Christmas may be over, but there will still be one wintery family film showing this month—Norm of the North, a tale of a polar bear traveling to New York City to save his home, the Arctic, from an evil condo developer.
Last week in our cinema sneak peek we predicted Norm and his friends would have trouble competing with the likes of Kung Fu Panda 3, and after seeing the movie in full, I’m afraid to say our prediction may have been accurate.
This past Saturday, the Slaughter Alamo Drafthouse opened early for a pre-screening of the Lionsgate’s movie. Drafthouse went all out in the best of ways, as they often do. Kids could not only make their own glittery snow globes, but they could also jump around in a giant, bouncy blow-up snow globe!
The event was completed by photos with Norma the polar bear— “Norm’s cousin.” Norma also chose two kids from the audience to compete in a game before the film—they hopped on fake ice chunks to avoid falling in the water and won prizes to take home.
I wish I could say that the movie itself was as fun-filled and adorable as Drafthouse’s pre-show activities. Unfortunately, the film didn’t have the hilarity, amazing graphics, catchy music, or heartfelt emotion that most great kids’ flicks have been built around.
Since Norm of the North stars the voices of Rob Schneider and Ken Jeong, I was expecting the clever wit of animated big-screen hits that also revolve around comedians becoming talking furry creatures, like Monsters Inc. or Shrek. Then I realized that Pixar, Disney, and Dreamworks are simply the ruling gods of animation—no one can do it quite like they can!

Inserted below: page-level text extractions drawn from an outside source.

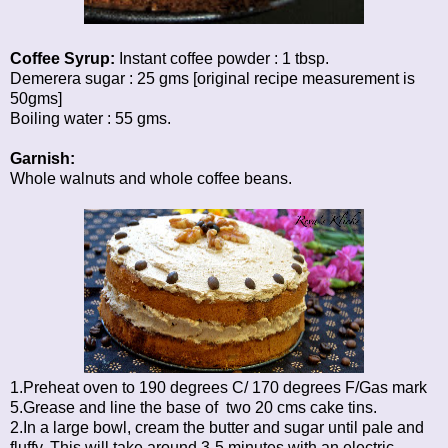
Coffee Syrup:
Instant coffee powder : 1 tbsp.
Demerera sugar : 25 gms [original recipe measurement is
50gms]
Boiling water : 55 gms.
Garnish:
Whole walnuts and whole coffee beans.
1.Preheat oven to 190 degrees C/ 170 degrees F/Gas mark
5.Grease and line the base of two 20 cms cake tins.
2.In a large bowl, cream the butter and sugar until pale and
fluffy. This will take around 3-5 minutes with an electric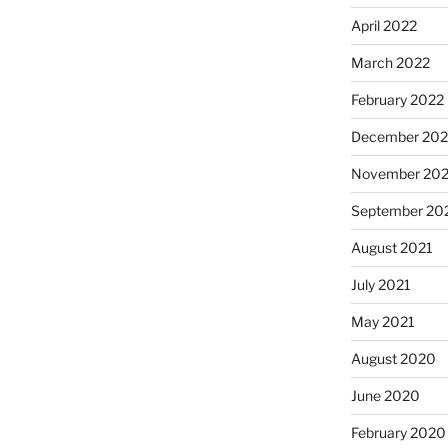
April 2022
March 2022
February 2022
December 202
November 202
September 20
August 2021
July 2021
May 2021
August 2020
June 2020
February 2020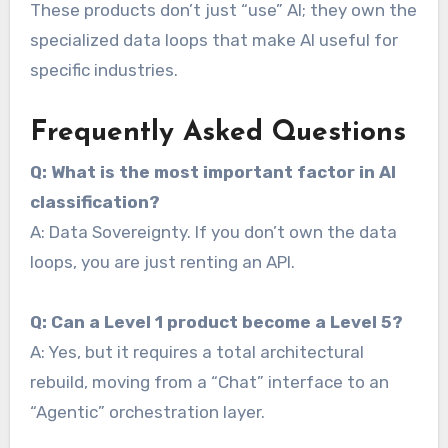
These products don’t just “use” AI; they own the
specialized data loops that make AI useful for
specific industries.
Frequently Asked Questions
Q: What is the most important factor in AI
classification?
A: Data Sovereignty. If you don’t own the data
loops, you are just renting an API.
Q: Can a Level 1 product become a Level 5?
A: Yes, but it requires a total architectural
rebuild, moving from a “Chat” interface to an
“Agentic” orchestration layer.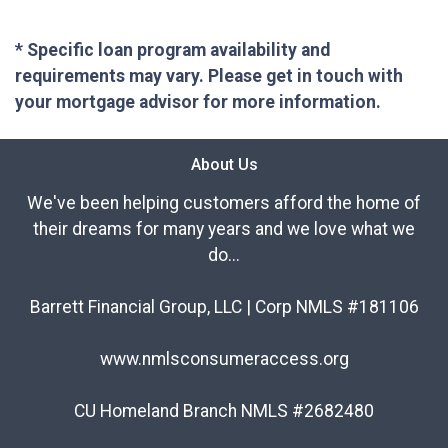
* Specific loan program availability and
requirements may vary. Please get in touch with
your mortgage advisor for more information.
About Us
We've been helping customers afford the home of
their dreams for many years and we love what we
do...
Barrett Financial Group, LLC | Corp NMLS #181106
www.nmlsconsumeraccess.org
CU Homeland Branch NMLS #2682480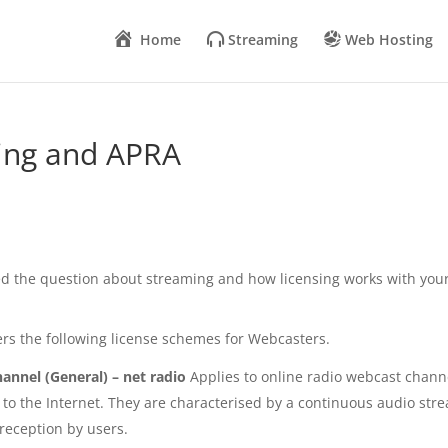
Home
Streaming
Web Hosting
ming and APRA
ed the question about streaming and how licensing works with you
s the following license schemes for Webcasters.
annel (General) – net radio
Applies to online radio webcast chann
e to the Internet. They are characterised by a continuous audio str
reception by users.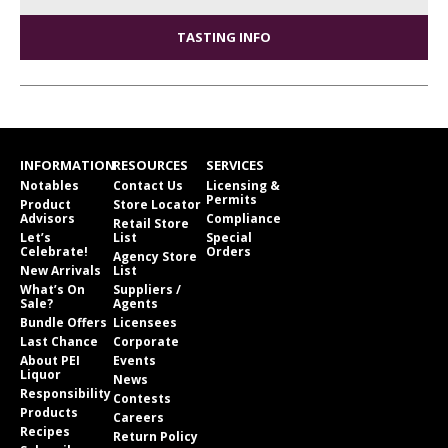
TASTING INFO
INFORMATION
RESOURCES
SERVICES
Notables
Contact Us
Licensing &
Permits
Product
Store Locator
Advisors
Compliance
Retail Store
Let’s
List
Special
Celebrate!
Orders
Agency Store
New Arrivals
List
What’s On
Suppliers /
Sale?
Agents
Bundle Offers
Licensees
Last Chance
Corporate
About PEI
Events
Liquor
News
Responsibility
Contests
Products
Careers
Recipes
Return Policy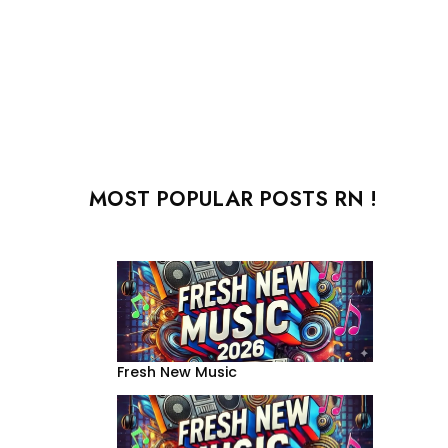
MOST POPULAR POSTS RN !
Fresh New Music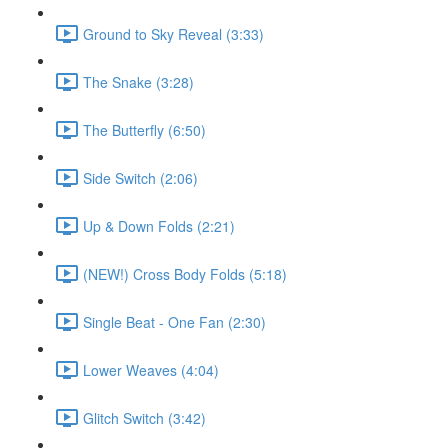
Ground to Sky Reveal (3:33)
The Snake (3:28)
The Butterfly (6:50)
Side Switch (2:06)
Up & Down Folds (2:21)
(NEW!) Cross Body Folds (5:18)
Single Beat - One Fan (2:30)
Lower Weaves (4:04)
Glitch Switch (3:42)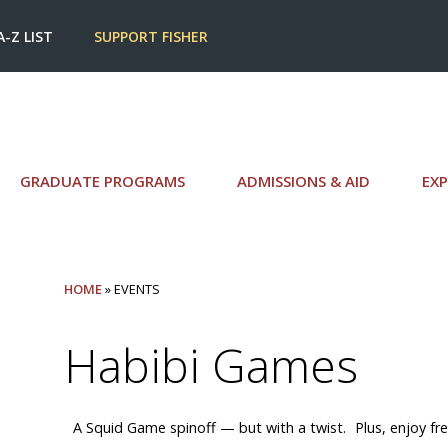
A-Z LIST
SUPPORT FISHER
GRADUATE PROGRAMS
ADMISSIONS & AID
EXP
HOME
» EVENTS
Habibi Games
A Squid Game spinoff — but with a twist. Plus, enjoy free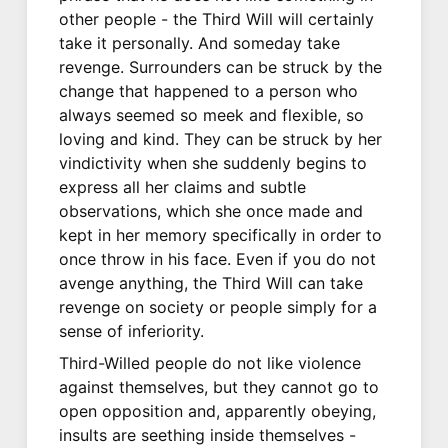
other people - the Third Will will certainly
take it personally. And someday take
revenge. Surrounders can be struck by the
change that happened to a person who
always seemed so meek and flexible, so
loving and kind. They can be struck by her
vindictivity when she suddenly begins to
express all her claims and subtle
observations, which she once made and
kept in her memory specifically in order to
once throw in his face. Even if you do not
avenge anything, the Third Will can take
revenge on society or people simply for a
sense of inferiority.
Third-Willed people do not like violence
against themselves, but they cannot go to
open opposition and, apparently obeying,
insults are seething inside themselves -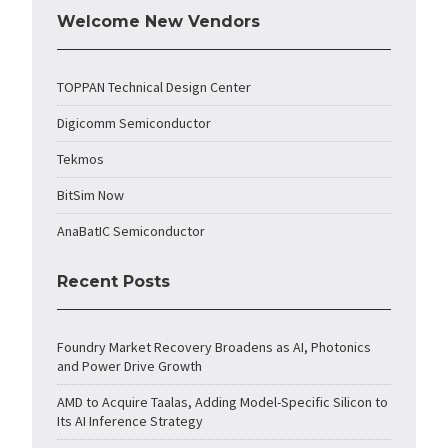
Welcome New Vendors
TOPPAN Technical Design Center
Digicomm Semiconductor
Tekmos
BitSim Now
AnaBatIC Semiconductor
Recent Posts
Foundry Market Recovery Broadens as AI, Photonics
and Power Drive Growth
AMD to Acquire Taalas, Adding Model-Specific Silicon to
Its AI Inference Strategy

The concept is great—a polar bear who’s growing up and finding his way in life decides to go an epic adventure with his three lemming friends. They’re determined to maintain the Arctic’s serene beauty, and therefore, also determined to figure out how to bring down the maniacal, money-hungry developer. If they fail, the Arctic will soon be filled with snazzy, modern condos and tourists.
Drafthouse was packed with kids of all ages, so you’d expect the laughter to get pretty loud during the movie, right? Well, it was oddly quiet for the entire film’s length. Maybe they were too busy eating French fries and cheese sticks, but unfortunately, I think it was just a tell-tale sign that the movie…wasn’t very good. I didn’t laugh once, and I usually love cartoons of all kinds!
Although I wouldn’t recommend the movie for you or your children over the age of eight, Norm of the North is definitely great for your youngest kids—in their really early years, you can’t go wrong with fart jokes and dancing animals.